Learn how to do forward 180s, even in your subcompact

Have you ever had the misfortune of commuting to work when you remember that you left the stove on? With several open jerry cans of gasoline also in the kitchen, right next to your collection of old-timey nitrate film? Perhaps you need to avoid the National Guard while transporting the proceeds of your charity concert to the Cook County Assessor in order to prevent the closing of a Catholic orphanage? Yes, yes, we’ve all been there. It happens.

Those might not be ideal scenarios to make an abrupt 180-degree turn, but if you have a safe gravel- or snow-covered area and an agile little hot rod—say a Fiesta ST, as is the case with Team O’Neil instructor Wyatt Knox—you may want to practice forward 180s. Just in case.

A forward 180, as opposed to a reverse 180—also known as a J-turn or a Rockford—begins when the car is traveling forward and you apply the clutch and then the parking brake to bring the car around with some steering input. Put it back in gear, and you’re heading back from whence you came. It’s even easier in an automatic.

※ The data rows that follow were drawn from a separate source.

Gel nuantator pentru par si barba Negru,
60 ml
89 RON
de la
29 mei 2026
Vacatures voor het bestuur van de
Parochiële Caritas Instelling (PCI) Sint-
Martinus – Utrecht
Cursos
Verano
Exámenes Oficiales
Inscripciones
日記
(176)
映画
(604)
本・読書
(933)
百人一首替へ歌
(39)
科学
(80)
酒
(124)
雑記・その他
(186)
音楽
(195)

Their video explains it well and also covers the pendulum turn—a more difficult-to-master alternative, but one that is easier on an all-wheel-drive car’s center differential.

Team O’Neil’s training facility is located near the New Hampshire/Vermont border and its courses teach drivers how to maintain vehicle control in loose traction conditions. Whether drifting on pavement or rally-driving on gravel or snow, their instructors have been there and slid that.

If you’ve got the right car and the appropriate space to practice your forward 180s, the video comments offer some tips as well. Happy sliding.